# TRY IT
Although pictures appear in the entries below, leave them out and print exactly the lines from the first line through the line containing "mit dem Namen".

# RECORDS SUPPLIED
────────────────────────────────────────

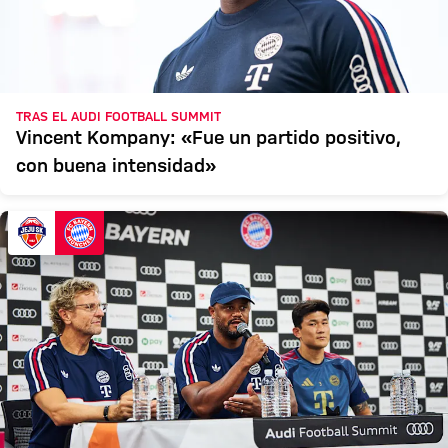
TRAS EL AUDI FOOTBALL SUMMIT
Vincent Kompany: «Fue un partido positivo,
con buena intensidad»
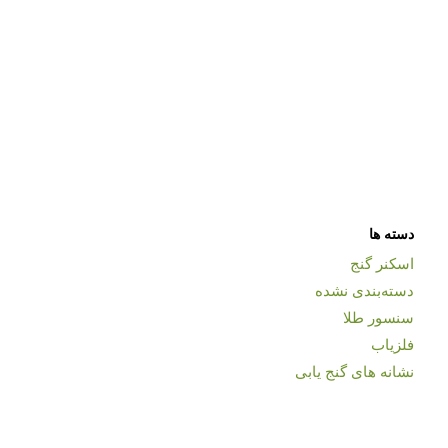
دسته ها
اسکنر گنج
دسته‌بندی نشده
سنسور طلا
فلزیاب
نشانه های گنج یابی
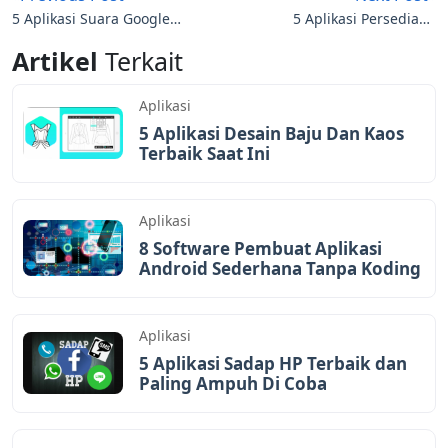
5 Aplikasi Suara Google
5 Aplikasi Persediaan
Terbaik dan Terbaru
dan Pencatatan Stok
Artikel
Terkait
Barang
Aplikasi
5 Aplikasi Desain Baju Dan Kaos
Terbaik Saat Ini
Aplikasi
8 Software Pembuat Aplikasi
Android Sederhana Tanpa Koding
Aplikasi
5 Aplikasi Sadap HP Terbaik dan
Paling Ampuh Di Coba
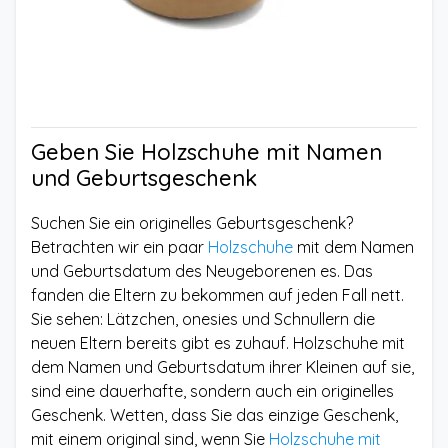
Geben Sie Holzschuhe mit Namen
und Geburtsgeschenk
Suchen Sie ein originelles Geburtsgeschenk?
Betrachten wir ein paar
Holzschuhe
mit dem Namen
und Geburtsdatum des Neugeborenen es. Das
fanden die Eltern zu bekommen auf jeden Fall nett.
Sie sehen: Lätzchen, onesies und Schnullern die
neuen Eltern bereits gibt es zuhauf. Holzschuhe mit
dem Namen und Geburtsdatum ihrer Kleinen auf sie,
sind eine dauerhafte, sondern auch ein originelles
Geschenk. Wetten, dass Sie das einzige Geschenk,
mit einem original sind, wenn Sie
Holzschuhe mit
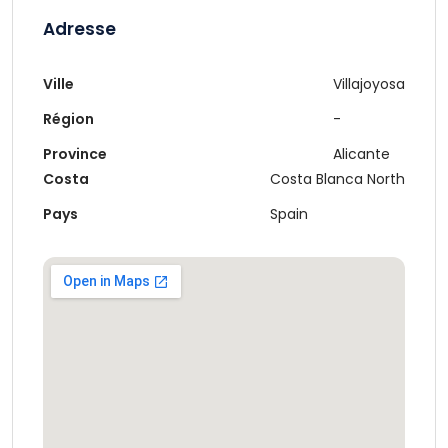
Adresse
Ville
Villajoyosa
Région
-
Province
Alicante
Costa
Costa Blanca North
Pays
Spain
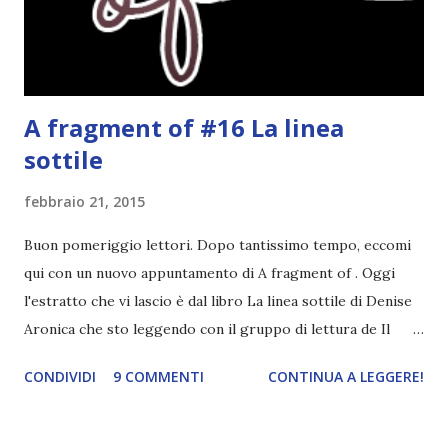
straordinarie la sua mamma e Oriana Fallaci, è una ragazza
timida e riservata ma anche molto determinata e a...
A fragment of #16 La linea
sottile
febbraio 21, 2015
Buon pomeriggio lettori. Dopo tantissimo tempo, eccomi
qui con un nuovo appuntamento di A fragment of . Oggi
l'estratto che vi lascio è dal libro La linea sottile di Denise
Aronica che sto leggendo con il gruppo di lettura de Il
profumo dei libri. "Questa roba fa venire i brividi" mormora
CONDIVIDI
9 COMMENTI
CONTINUA A LEGGERE!
Peter. "Tecnicamente, non credo possano venirti i brividi"
replica Joe. Peter gli dà un'occhiataccia. "Ma con chi parli?"
Chiede Charlie passandosi una mano tra i capelli biondi che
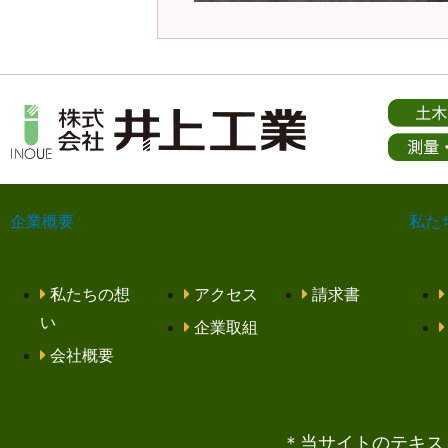
企業概要
私た
私たちの想
アクセス
請求書
い
企業取組
会社概要
＊当サイトのテキス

────────────────────────────────────────

# ANSWER AREA
TRAS EL AUDI FOOTBALL SUMMIT
Vincent Kompany: «Fue un partido positivo,
con buena intensidad»
دسته ها
اسکنر گنج
دسته‌بندی نشده
سنسور طلا
فلزیاب
نشانه های گنج یابی
5 Aplikasi Suara Google
5 Aplikasi Persediaan
Terbaik dan Terbaru
dan Pencatatan Stok
Artikel
Terkait
Barang
Aplikasi
5 Aplikasi Desain Baju Dan Kaos
Terbaik Saat Ini
Aplikasi
8 Software Pembuat Aplikasi
Android Sederhana Tanpa Koding
Aplikasi
5 Aplikasi Sadap HP Terbaik dan
Paling Ampuh Di Coba
Geben Sie Holzschuhe mit Namen
und Geburtsgeschenk
Suchen Sie ein originelles Geburtsgeschenk?
Betrachten wir ein paar
Holzschuhe
mit dem Namen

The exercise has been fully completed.